Is this our quest? The One…. What does that mean to you? To me it’s a mixed bag of personality traits, emotions, and big brain covered in flesh. Yea, it sounds weird, but That’s what it means to me. Having said that, I have found that mixed bag of personality traits change constantly. I wasn’t expecting that. I thought I knew exactly who I was looking for. I use to have these five things. And when I found the girl who had them all, my search would be over.

But like most things I plan, I was incorrect. It turns out we humans have layers, some have more than others. A person can be all these five things and not be someone I could do life with. Attitude has a lot to do with it. I love sarcasm. But some have it in overwhelming amounts and it becomes mean-spirited. As someone who always wants to leave someone better than I found them, I can’t see me with someone who does the opposite, so the journey continues.

“Whatever he had found, it made him a better person. Maybe that’s what love was, finding the person who brings out the best in you and eliminates

the worst.”

― Diana Holquist

I have been told that I bring out the best in others. In counseling one of my past loves (ex Wife) said, he made sure I felt special every day, that I mattered, and that I was the center of his universe. Her words made me wonder how we got there. But people make choices, she did and I’m alone, it happens. And if being alone scares you, this journey will be even harder for you. The weak become very strong after years of swimming in these waters for sure.

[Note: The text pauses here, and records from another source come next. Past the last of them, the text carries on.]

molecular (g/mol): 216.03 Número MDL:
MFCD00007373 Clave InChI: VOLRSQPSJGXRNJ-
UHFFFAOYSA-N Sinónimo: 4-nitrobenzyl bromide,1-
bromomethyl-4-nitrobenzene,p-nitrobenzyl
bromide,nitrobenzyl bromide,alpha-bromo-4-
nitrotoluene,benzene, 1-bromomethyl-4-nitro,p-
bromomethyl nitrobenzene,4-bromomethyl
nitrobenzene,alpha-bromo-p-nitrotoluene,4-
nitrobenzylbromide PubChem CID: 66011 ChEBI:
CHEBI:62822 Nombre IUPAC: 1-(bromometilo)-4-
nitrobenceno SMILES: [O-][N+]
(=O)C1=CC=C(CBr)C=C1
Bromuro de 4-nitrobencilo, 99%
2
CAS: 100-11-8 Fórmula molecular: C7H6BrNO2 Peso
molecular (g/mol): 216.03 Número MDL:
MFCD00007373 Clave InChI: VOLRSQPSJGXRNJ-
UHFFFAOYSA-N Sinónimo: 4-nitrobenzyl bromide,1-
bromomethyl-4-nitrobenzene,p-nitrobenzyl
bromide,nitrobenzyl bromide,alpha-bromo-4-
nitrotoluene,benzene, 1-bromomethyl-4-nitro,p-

So why do the ingredients for Ms Right keep changing? Experiences. A little secret about me that I hadn’t realized. I seldom break up with anyone. When I see potential I hunker down, lower all my defenses and go forward. Although that sounds like a great way to “go for it”. It has left me confused and somewhat damaged, more often than not. Perhaps it’s time to be more reserved. Or maybe this is just the way things are always going to be. Gosh, I hope not.

“We cannot decide to love. We cannot compel anyone to love us. There’s no secret recipe, only love itself. And we are at its mercy–there’s nothing we can do.”

― Nina George

Yep. I suppose if it were possible to make someone love me back, I’d be married again by now. But the rules say something other than this. I can say that I have certainly tried my best once in the years since becoming single again.

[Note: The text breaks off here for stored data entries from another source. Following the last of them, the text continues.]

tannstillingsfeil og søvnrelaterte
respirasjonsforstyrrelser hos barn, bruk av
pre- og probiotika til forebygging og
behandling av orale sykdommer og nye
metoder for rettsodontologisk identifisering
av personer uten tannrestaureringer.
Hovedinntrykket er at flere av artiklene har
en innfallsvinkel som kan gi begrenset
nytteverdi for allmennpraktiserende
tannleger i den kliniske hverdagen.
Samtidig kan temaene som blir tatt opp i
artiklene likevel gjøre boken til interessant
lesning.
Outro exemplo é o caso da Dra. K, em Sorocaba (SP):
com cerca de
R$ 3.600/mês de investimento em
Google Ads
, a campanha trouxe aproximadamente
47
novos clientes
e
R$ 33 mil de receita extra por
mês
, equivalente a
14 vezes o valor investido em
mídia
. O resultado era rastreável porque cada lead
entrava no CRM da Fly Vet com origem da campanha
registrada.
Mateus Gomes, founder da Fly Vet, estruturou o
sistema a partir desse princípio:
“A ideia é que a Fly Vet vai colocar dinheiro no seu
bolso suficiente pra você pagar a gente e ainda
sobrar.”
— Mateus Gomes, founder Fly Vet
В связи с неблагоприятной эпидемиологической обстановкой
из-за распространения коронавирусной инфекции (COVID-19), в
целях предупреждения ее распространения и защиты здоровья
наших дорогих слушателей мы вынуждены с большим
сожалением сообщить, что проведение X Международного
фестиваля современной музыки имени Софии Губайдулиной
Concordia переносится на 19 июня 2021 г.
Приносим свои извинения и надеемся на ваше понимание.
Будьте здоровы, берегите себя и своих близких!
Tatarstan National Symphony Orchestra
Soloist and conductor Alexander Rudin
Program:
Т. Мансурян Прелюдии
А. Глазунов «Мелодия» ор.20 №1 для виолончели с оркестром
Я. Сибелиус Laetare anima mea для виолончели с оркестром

Falling short can be painful. What I have found though is confusion is huge. I am always left wondering what happened. One day I have hope that my best will be enough. Just with someone with the “nice” trait. Someone who will focus on the good in me like I will her. Someone who will not dwell on the bad in me. We all have plenty. But I have learned to see the good and someway like magic, the bad fades out of the relationship. Oh well. Trying and failing is a big part of the journey.

“Finding love is like making creme brulee. It may take a few tries before you get it right.”